# Tank mates for Single Female Convict in a 37



## Ortho123 (Jan 16, 2008)

I am considering moving the male from my breeding pair of convicts and putting in some other tank mates with the female in a 37. Are tiger barbs an option? This was suggested to me by an LFS employee so who knows?

Any other tank mates for the female in the 37 would be appreciated.

Would taking out the male cause some harm to the female? There are quite a bit of fry.


----------



## cage623 (Feb 2, 2008)

I have never tried barbs with cichlids but I have been told that they like to nip at fins. For this reason I think a lot of people don't like to keep them with cichlids.

I quick question, what are the dimentions of the 37? Just asking because it might help others give suggestions.

As far as this causing harm to your female I would say, IMO, no. She may continue to lay eggs though after you take out the male. If so expect her to still be protective over them. But once she sees that they will not be viable eggs she will eat them.
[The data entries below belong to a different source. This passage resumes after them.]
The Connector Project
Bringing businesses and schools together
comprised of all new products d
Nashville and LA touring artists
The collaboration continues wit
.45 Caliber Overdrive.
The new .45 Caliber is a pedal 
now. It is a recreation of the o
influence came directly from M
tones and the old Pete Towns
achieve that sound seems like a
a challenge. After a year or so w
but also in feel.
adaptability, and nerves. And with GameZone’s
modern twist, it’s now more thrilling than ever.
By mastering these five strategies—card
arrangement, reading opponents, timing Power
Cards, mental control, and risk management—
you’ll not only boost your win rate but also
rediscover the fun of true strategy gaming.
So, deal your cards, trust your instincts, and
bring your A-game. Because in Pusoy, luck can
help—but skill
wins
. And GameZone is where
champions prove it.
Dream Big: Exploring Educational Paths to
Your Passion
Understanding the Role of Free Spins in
Not sure if this helped much so I'm hoping others will give their opinions as well.


----------



## Ortho123 (Jan 16, 2008)

The 37 has the same length as a 29 gallon or 20 long: 30 1/4 (reviewing for myself) Thanks.
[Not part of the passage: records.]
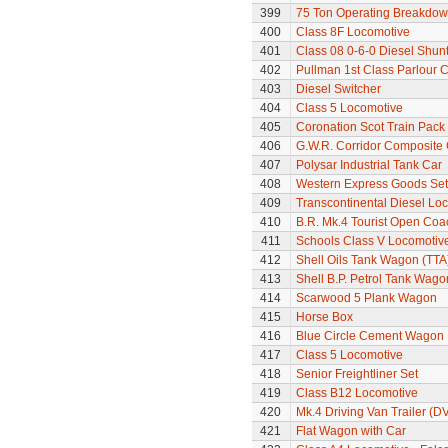
399
75 Ton Operating Breakdo
400
Class 8F Locomotive
401
Class 08 0-6-0 Diesel Shun
402
Pullman 1st Class Parlour C
403
Diesel Switcher
404
Class 5 Locomotive
405
Coronation Scot Train Pack 
406
G.W.R. Corridor Composite
407
Polysar Industrial Tank Car
408
Western Express Goods Set
409
Transcontinental Diesel Lo
410
B.R. Mk.4 Tourist Open Coa
411
Schools Class V Locomotiv
412
Shell Oils Tank Wagon (TTA
413
Shell B.P. Petrol Tank Wago
414
Scarwood 5 Plank Wagon
415
Horse Box
416
Blue Circle Cement Wagon
417
Class 5 Locomotive
418
Senior Freightliner Set
419
Class B12 Locomotive
420
Mk.4 Driving Van Trailer (D
421
Flat Wagon with Car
Looking at the pair who knows... a lot of fry! I guess my concern is just letting nature take its course...


----------



## dogofwar (Apr 5, 2004)

A school of tiger barbs or giant danios would work great.


----------



## MalawiLover (Sep 12, 2006)

You could try another female con as well. She would need to be close in size, but two females often works.


----------



## Ortho123 (Jan 16, 2008)

Would the barbs work in the 37 with a single male?


----------